Each record is to be duplicated exactly, with nothing added.

━━━━━━━━━━━━━━━━━━━━━━━━━━━━━━

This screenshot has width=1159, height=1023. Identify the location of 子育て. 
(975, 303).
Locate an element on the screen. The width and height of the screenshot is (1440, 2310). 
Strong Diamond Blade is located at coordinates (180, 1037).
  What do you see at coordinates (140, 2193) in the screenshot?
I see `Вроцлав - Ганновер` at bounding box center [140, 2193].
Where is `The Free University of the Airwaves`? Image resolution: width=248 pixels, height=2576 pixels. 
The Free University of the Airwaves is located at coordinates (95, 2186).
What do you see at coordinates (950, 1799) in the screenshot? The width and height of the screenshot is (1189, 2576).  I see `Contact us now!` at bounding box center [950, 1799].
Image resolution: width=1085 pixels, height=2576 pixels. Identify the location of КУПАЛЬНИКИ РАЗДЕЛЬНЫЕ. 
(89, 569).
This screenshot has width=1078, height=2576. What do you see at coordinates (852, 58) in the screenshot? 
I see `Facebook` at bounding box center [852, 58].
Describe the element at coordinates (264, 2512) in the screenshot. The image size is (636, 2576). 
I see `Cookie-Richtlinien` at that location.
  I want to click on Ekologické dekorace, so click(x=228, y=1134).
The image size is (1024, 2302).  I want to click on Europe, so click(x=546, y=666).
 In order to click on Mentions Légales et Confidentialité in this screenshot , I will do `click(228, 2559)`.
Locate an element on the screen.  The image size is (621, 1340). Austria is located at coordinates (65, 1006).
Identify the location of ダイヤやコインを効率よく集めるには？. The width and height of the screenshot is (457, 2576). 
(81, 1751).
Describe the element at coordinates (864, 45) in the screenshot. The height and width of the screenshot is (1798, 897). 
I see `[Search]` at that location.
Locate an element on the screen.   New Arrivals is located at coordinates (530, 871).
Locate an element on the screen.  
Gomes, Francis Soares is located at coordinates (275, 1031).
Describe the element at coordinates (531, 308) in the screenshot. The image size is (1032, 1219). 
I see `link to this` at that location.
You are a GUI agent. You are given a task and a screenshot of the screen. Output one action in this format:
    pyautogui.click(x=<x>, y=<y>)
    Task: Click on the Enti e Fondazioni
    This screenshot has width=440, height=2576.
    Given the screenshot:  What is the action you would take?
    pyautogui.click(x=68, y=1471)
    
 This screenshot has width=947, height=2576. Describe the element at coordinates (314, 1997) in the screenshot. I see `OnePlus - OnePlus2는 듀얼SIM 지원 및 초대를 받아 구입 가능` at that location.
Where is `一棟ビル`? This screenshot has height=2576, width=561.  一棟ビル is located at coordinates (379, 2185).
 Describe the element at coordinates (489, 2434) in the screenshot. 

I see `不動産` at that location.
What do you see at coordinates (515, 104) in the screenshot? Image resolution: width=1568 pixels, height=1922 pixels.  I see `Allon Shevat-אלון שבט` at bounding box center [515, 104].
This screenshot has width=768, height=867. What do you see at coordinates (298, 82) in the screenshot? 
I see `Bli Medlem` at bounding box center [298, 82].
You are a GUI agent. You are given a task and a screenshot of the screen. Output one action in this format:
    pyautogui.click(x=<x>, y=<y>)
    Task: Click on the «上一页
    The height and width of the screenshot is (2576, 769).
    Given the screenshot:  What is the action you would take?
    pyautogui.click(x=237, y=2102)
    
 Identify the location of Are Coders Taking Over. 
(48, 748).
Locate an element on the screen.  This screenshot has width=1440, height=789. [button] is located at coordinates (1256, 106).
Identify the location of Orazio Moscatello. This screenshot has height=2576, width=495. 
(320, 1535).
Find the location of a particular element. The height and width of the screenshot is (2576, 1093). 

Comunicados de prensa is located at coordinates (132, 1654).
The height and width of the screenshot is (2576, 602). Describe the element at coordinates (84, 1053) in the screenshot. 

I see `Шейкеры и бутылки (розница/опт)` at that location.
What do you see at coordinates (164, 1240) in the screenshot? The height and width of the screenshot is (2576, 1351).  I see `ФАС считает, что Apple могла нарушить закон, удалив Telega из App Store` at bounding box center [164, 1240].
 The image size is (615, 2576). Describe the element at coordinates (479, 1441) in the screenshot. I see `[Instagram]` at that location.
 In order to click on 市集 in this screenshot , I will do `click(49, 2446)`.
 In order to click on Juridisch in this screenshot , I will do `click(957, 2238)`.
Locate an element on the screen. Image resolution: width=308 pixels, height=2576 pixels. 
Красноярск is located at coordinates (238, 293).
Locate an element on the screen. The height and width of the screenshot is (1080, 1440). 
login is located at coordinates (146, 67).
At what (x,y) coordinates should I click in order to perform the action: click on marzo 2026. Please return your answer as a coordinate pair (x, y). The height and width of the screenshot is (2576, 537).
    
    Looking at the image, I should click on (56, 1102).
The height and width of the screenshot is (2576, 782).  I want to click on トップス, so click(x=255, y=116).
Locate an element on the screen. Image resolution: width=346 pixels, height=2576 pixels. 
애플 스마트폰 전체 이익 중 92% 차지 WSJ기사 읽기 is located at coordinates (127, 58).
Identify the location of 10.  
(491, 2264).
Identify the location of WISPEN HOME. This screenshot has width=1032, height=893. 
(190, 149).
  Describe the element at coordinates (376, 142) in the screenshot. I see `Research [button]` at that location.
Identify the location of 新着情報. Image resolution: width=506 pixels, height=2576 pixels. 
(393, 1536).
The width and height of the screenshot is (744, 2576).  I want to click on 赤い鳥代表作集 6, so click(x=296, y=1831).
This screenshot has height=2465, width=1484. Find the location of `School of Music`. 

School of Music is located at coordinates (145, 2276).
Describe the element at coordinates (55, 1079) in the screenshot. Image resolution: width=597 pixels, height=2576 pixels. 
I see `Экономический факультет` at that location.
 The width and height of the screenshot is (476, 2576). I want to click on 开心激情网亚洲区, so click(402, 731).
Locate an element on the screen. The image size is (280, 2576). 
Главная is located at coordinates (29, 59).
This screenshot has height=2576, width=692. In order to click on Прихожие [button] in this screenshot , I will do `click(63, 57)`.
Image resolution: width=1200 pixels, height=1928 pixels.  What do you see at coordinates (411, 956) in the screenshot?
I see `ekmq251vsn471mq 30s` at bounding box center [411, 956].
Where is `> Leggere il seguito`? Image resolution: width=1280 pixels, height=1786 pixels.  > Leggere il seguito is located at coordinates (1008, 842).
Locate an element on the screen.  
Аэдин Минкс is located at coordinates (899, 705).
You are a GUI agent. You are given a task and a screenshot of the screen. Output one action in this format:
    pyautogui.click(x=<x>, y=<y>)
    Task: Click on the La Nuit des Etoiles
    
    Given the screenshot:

━━━━━━━━━━━━━━━━━━━━━━━━━━━━━━

#### [TASK OUTPUT]
This screenshot has width=1159, height=1023. Identify the location of 子育て. 
(975, 303).
Locate an element on the screen. The width and height of the screenshot is (1440, 2310). 
Strong Diamond Blade is located at coordinates (180, 1037).
  What do you see at coordinates (140, 2193) in the screenshot?
I see `Вроцлав - Ганновер` at bounding box center [140, 2193].
Where is `The Free University of the Airwaves`? Image resolution: width=248 pixels, height=2576 pixels. 
The Free University of the Airwaves is located at coordinates (95, 2186).
What do you see at coordinates (950, 1799) in the screenshot? The width and height of the screenshot is (1189, 2576).  I see `Contact us now!` at bounding box center [950, 1799].
Image resolution: width=1085 pixels, height=2576 pixels. Identify the location of КУПАЛЬНИКИ РАЗДЕЛЬНЫЕ. 
(89, 569).
This screenshot has width=1078, height=2576. What do you see at coordinates (852, 58) in the screenshot? 
I see `Facebook` at bounding box center [852, 58].
Describe the element at coordinates (264, 2512) in the screenshot. The image size is (636, 2576). 
I see `Cookie-Richtlinien` at that location.
  I want to click on Ekologické dekorace, so click(x=228, y=1134).
The image size is (1024, 2302).  I want to click on Europe, so click(x=546, y=666).
 In order to click on Mentions Légales et Confidentialité in this screenshot , I will do `click(228, 2559)`.
Locate an element on the screen.  The image size is (621, 1340). Austria is located at coordinates (65, 1006).
Identify the location of ダイヤやコインを効率よく集めるには？. The width and height of the screenshot is (457, 2576). 
(81, 1751).
Describe the element at coordinates (864, 45) in the screenshot. The height and width of the screenshot is (1798, 897). 
I see `[Search]` at that location.
Locate an element on the screen.   New Arrivals is located at coordinates (530, 871).
Locate an element on the screen.  
Gomes, Francis Soares is located at coordinates (275, 1031).
Describe the element at coordinates (531, 308) in the screenshot. The image size is (1032, 1219). 
I see `link to this` at that location.
You are a GUI agent. You are given a task and a screenshot of the screen. Output one action in this format:
    pyautogui.click(x=<x>, y=<y>)
    Task: Click on the Enti e Fondazioni
    This screenshot has width=440, height=2576.
    Given the screenshot:  What is the action you would take?
    pyautogui.click(x=68, y=1471)
    
 This screenshot has width=947, height=2576. Describe the element at coordinates (314, 1997) in the screenshot. I see `OnePlus - OnePlus2는 듀얼SIM 지원 및 초대를 받아 구입 가능` at that location.
Where is `一棟ビル`? This screenshot has height=2576, width=561.  一棟ビル is located at coordinates (379, 2185).
 Describe the element at coordinates (489, 2434) in the screenshot. 

I see `不動産` at that location.
What do you see at coordinates (515, 104) in the screenshot? Image resolution: width=1568 pixels, height=1922 pixels.  I see `Allon Shevat-אלון שבט` at bounding box center [515, 104].
This screenshot has width=768, height=867. What do you see at coordinates (298, 82) in the screenshot? 
I see `Bli Medlem` at bounding box center [298, 82].
You are a GUI agent. You are given a task and a screenshot of the screen. Output one action in this format:
    pyautogui.click(x=<x>, y=<y>)
    Task: Click on the «上一页
    The height and width of the screenshot is (2576, 769).
    Given the screenshot:  What is the action you would take?
    pyautogui.click(x=237, y=2102)
    
 Identify the location of Are Coders Taking Over. 
(48, 748).
Locate an element on the screen.  This screenshot has width=1440, height=789. [button] is located at coordinates (1256, 106).
Identify the location of Orazio Moscatello. This screenshot has height=2576, width=495. 
(320, 1535).
Find the location of a particular element. The height and width of the screenshot is (2576, 1093). 

Comunicados de prensa is located at coordinates (132, 1654).
The height and width of the screenshot is (2576, 602). Describe the element at coordinates (84, 1053) in the screenshot. 

I see `Шейкеры и бутылки (розница/опт)` at that location.
What do you see at coordinates (164, 1240) in the screenshot? The height and width of the screenshot is (2576, 1351).  I see `ФАС считает, что Apple могла нарушить закон, удалив Telega из App Store` at bounding box center [164, 1240].
 The image size is (615, 2576). Describe the element at coordinates (479, 1441) in the screenshot. I see `[Instagram]` at that location.
 In order to click on 市集 in this screenshot , I will do `click(49, 2446)`.
 In order to click on Juridisch in this screenshot , I will do `click(957, 2238)`.
Locate an element on the screen. Image resolution: width=308 pixels, height=2576 pixels. 
Красноярск is located at coordinates (238, 293).
Locate an element on the screen. The height and width of the screenshot is (1080, 1440). 
login is located at coordinates (146, 67).
At what (x,y) coordinates should I click in order to perform the action: click on marzo 2026. Please return your answer as a coordinate pair (x, y). The height and width of the screenshot is (2576, 537).
    
    Looking at the image, I should click on (56, 1102).
The height and width of the screenshot is (2576, 782).  I want to click on トップス, so click(x=255, y=116).
Locate an element on the screen. Image resolution: width=346 pixels, height=2576 pixels. 
애플 스마트폰 전체 이익 중 92% 차지 WSJ기사 읽기 is located at coordinates (127, 58).
Identify the location of 10.  
(491, 2264).
Identify the location of WISPEN HOME. This screenshot has width=1032, height=893. 
(190, 149).
  Describe the element at coordinates (376, 142) in the screenshot. I see `Research [button]` at that location.
Identify the location of 新着情報. Image resolution: width=506 pixels, height=2576 pixels. 
(393, 1536).
The width and height of the screenshot is (744, 2576).  I want to click on 赤い鳥代表作集 6, so click(x=296, y=1831).
This screenshot has height=2465, width=1484. Find the location of `School of Music`. 

School of Music is located at coordinates (145, 2276).
Describe the element at coordinates (55, 1079) in the screenshot. Image resolution: width=597 pixels, height=2576 pixels. 
I see `Экономический факультет` at that location.
 The width and height of the screenshot is (476, 2576). I want to click on 开心激情网亚洲区, so click(402, 731).
Locate an element on the screen. The image size is (280, 2576). 
Главная is located at coordinates (29, 59).
This screenshot has height=2576, width=692. In order to click on Прихожие [button] in this screenshot , I will do `click(63, 57)`.
Image resolution: width=1200 pixels, height=1928 pixels.  What do you see at coordinates (411, 956) in the screenshot?
I see `ekmq251vsn471mq 30s` at bounding box center [411, 956].
Where is `> Leggere il seguito`? Image resolution: width=1280 pixels, height=1786 pixels.  > Leggere il seguito is located at coordinates (1008, 842).
Locate an element on the screen.  
Аэдин Минкс is located at coordinates (899, 705).
You are a GUI agent. You are given a task and a screenshot of the screen. Output one action in this format:
    pyautogui.click(x=<x>, y=<y>)
    Task: Click on the La Nuit des Etoiles
    
    Given the screenshot:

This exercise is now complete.